Question

Fill in the blanks. During electrolysis of molten \(\mathrm{PbBr}_{2}\), ___ fumes are liberated at the anode.

Short answer

Answer: Bromine gas fumes.

Step-by-step solution

Understanding Electrolysis

Electrolysis is a process in which an electric current is used to drive a non-spontaneous redox reaction. In this case, we are given a molten \(\mathrm{PbBr}_{2}\) compound undergoing electrolysis. In electrolysis, oxidation events happen at the anode, while reduction events occur at the cathode.

Find the ions present in molten PbBr2

Molten \(\mathrm{PbBr}_{2}\) is a liquid, and consists of ions. The ions present will be the cations \(\mathrm{Pb}^{2+}\) and anions \(\mathrm{Br}^{-}\), since \(\mathrm{PbBr}_{2}\) dissociate into its constituent ions when in molten state.

Determine the reactions happening at the Anode

At the anode during electrolysis, the oxidation reaction will take place. The anode is negatively charged and as a result it will attract the negatively charged ions, that is, the bromide ions (\(\mathrm{Br^{-}}\)). Bromide ions will be oxidized into bromine gas. The oxidation half-reaction can be written as: \(\mathrm{2Br^{-}} \rightarrow \mathrm{Br}_{2} + 2 e^{-}\)

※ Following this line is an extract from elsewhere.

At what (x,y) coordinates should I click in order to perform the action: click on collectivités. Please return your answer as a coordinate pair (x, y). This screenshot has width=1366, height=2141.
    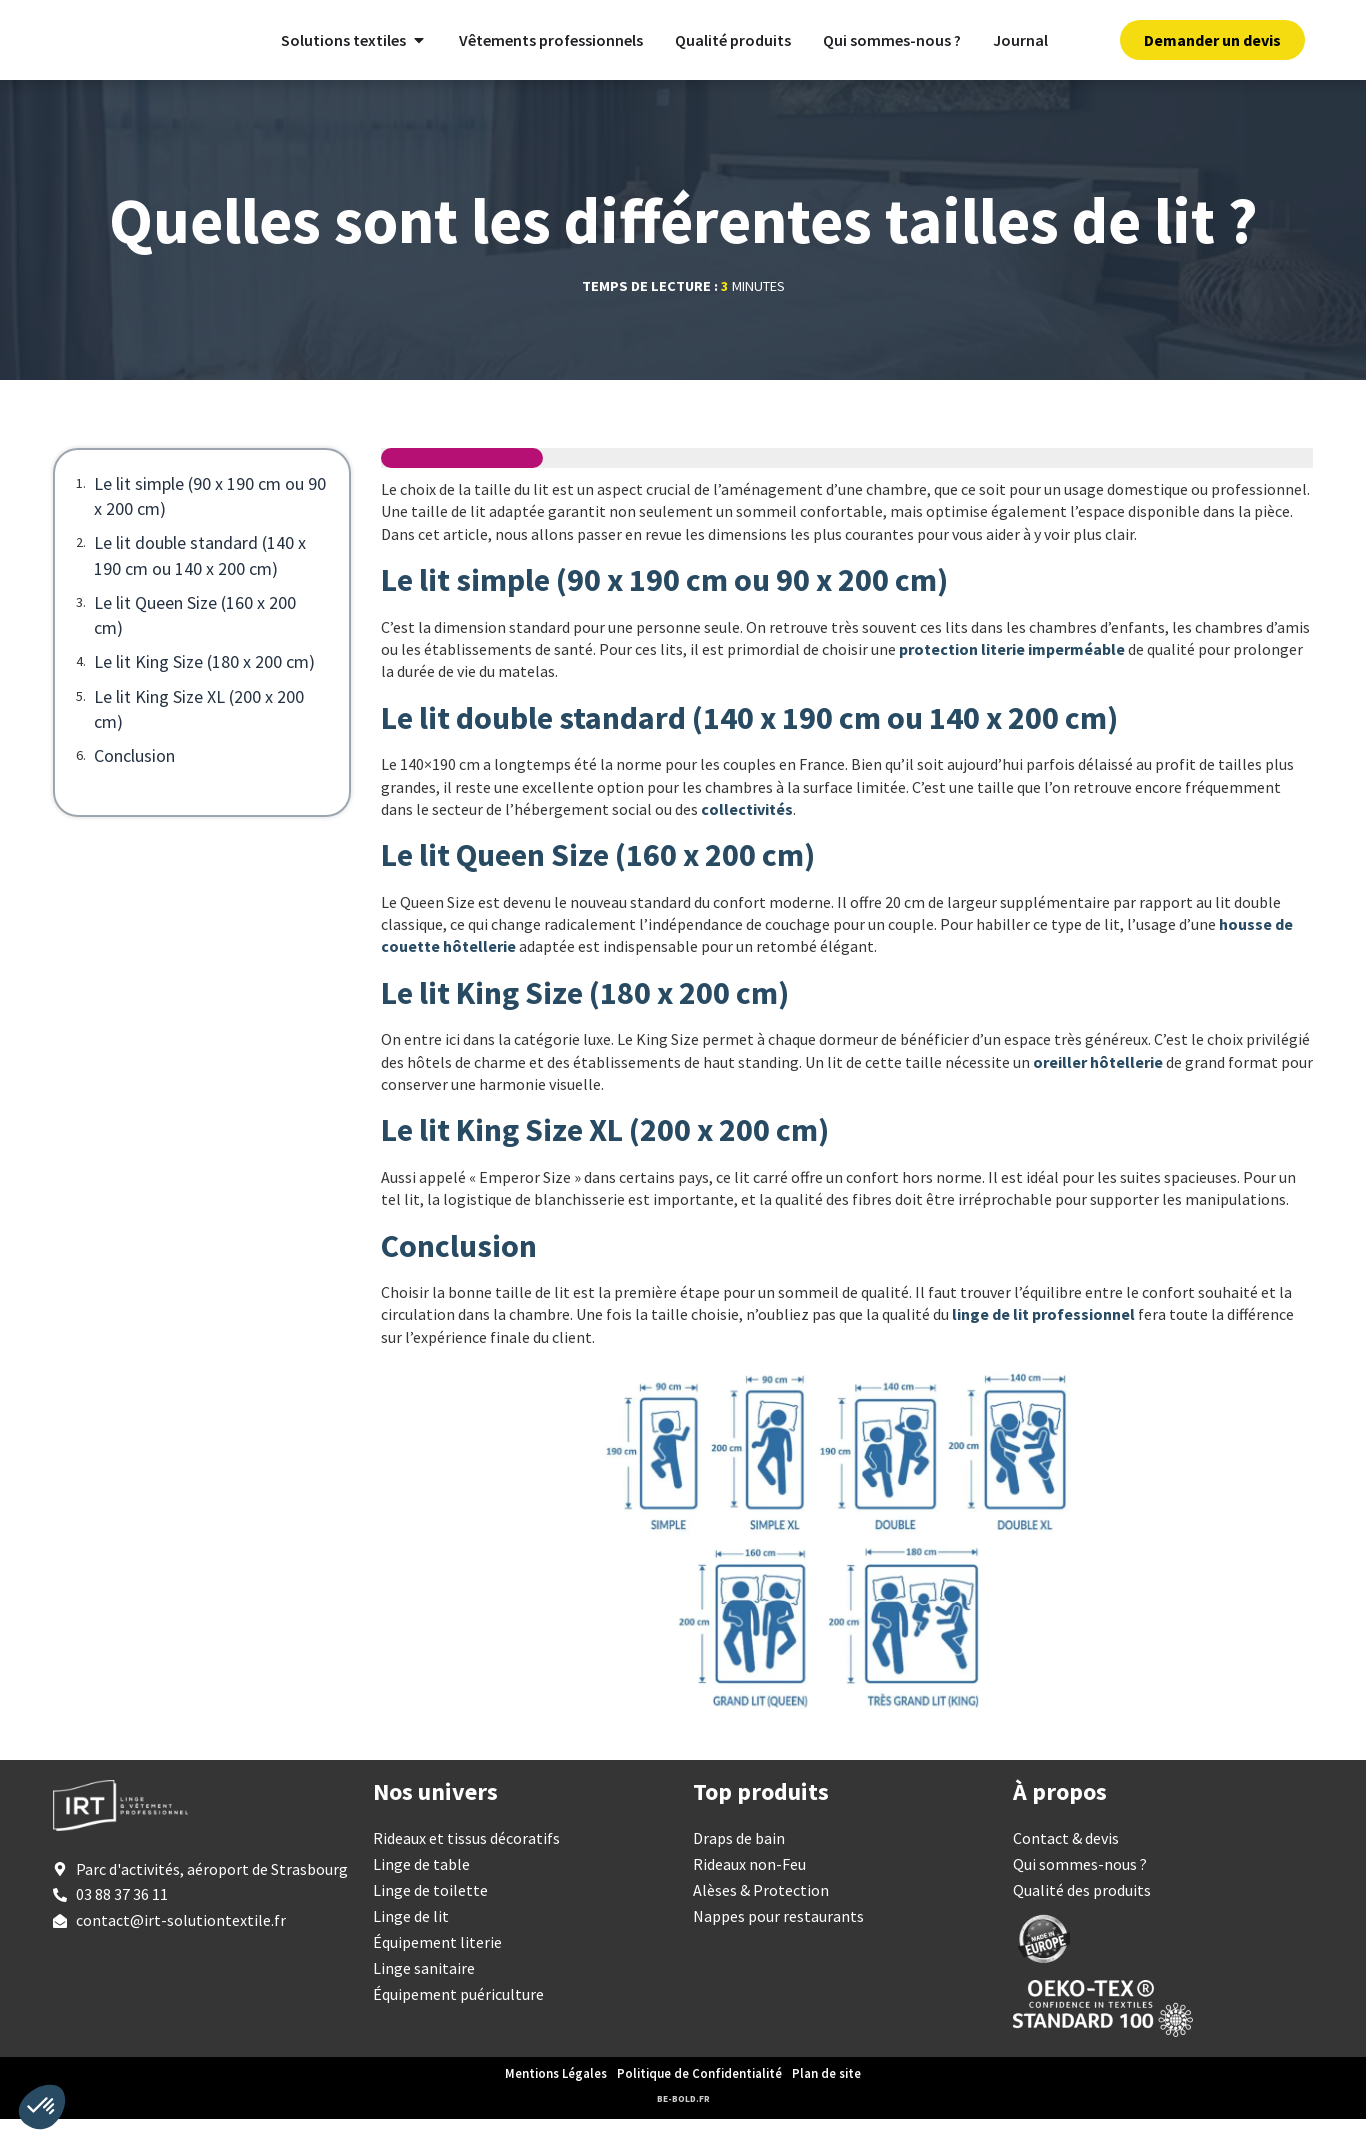     Looking at the image, I should click on (747, 831).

Determine the fumes liberated at the Anode

Now, we can see that the anode produces \(\mathrm{Br}_{2}\) gas in the oxidation half-reaction. So, the fumes liberated in the electrolysis of molten \(\mathrm{PbBr}_{2}\) at the anode are: Bromine gas fumes.

Key concepts

Oxidation reaction

An oxidation reaction is a fundamental process where a substance loses electrons during a chemical reaction. In electrolysis, the oxidation reaction specifically occurs at the anode. Here, negatively charged ions lose electrons. The process can be visualized like this:

• The ion loses electrons and changes its oxidation state.
• For example, in the electrolysis of molten \( \mathrm{PbBr}_{2} \), bromide ions (\( \mathrm{Br}^- \)) lose electrons to form bromine gas (\( \mathrm{Br}_{2} \)).

This transformation is crucial in electrolysis as it drives the overall chemical reaction by releasing electrons that travel through the circuit.

Anode reaction

The anode reaction is central to understanding what happens during electrolysis. The anode is the positive electrode where oxidation occurs. During the electrolysis of molten \( \mathrm{PbBr}_{2} \):

• The negatively charged bromide ions (\( \mathrm{Br}^- \)) move towards the anode.
• These ions lose electrons, a process known as oxidation.
• The reaction can be simplified as \( 2\mathrm{Br}^- \rightarrow \mathrm{Br}_{2} + 2e^- \).

As a result, electrons are released and bromine gas is formed. The electrons are then available to flow through the external circuit, allowing the continuous flow of electricity.

Bromine gas liberation

Bromine gas liberation is the visible product of the anode reaction during electrolysis. When \( \mathrm{PbBr}_{2} \) is subjected to an electric current, bromide ions (\( \mathrm{Br}^- \)) are oxidized at the anode:

• Electrons are removed from the bromide ions.
• This results in the formation of bromine gas (\( \mathrm{Br}_{2} \)), which is released as fumes.
• The reaction is a straightforward transformation: \( 2\mathrm{Br}^- \rightarrow \mathrm{Br}_{2} + 2e^- \).

The liberation of bromine gas is an essential clue in identifying the type of reaction occurring and confirming the composition of the solution being electrolyzed.

PbBr2 electrolysis

The electrolysis of \( \mathrm{PbBr}_{2} \) involves the breakdown of this compound into its elements through the application of electricity. The components naturally dissociate into their ions when molten:

• Lead ions (\( \mathrm{Pb}^{2+} \)) and bromide ions (\( \mathrm{Br}^- \)).
• At the cathode, lead ions are reduced to form lead metal.
• At the anode, bromide ions undergo oxidation to produce bromine gas.

This process not only separates the components into valuable elements but also illustrates the principle of electrolysis whereby an electrical input facilitates a chemical change. Understanding this process is key for applications in metallurgy and chemical manufacturing.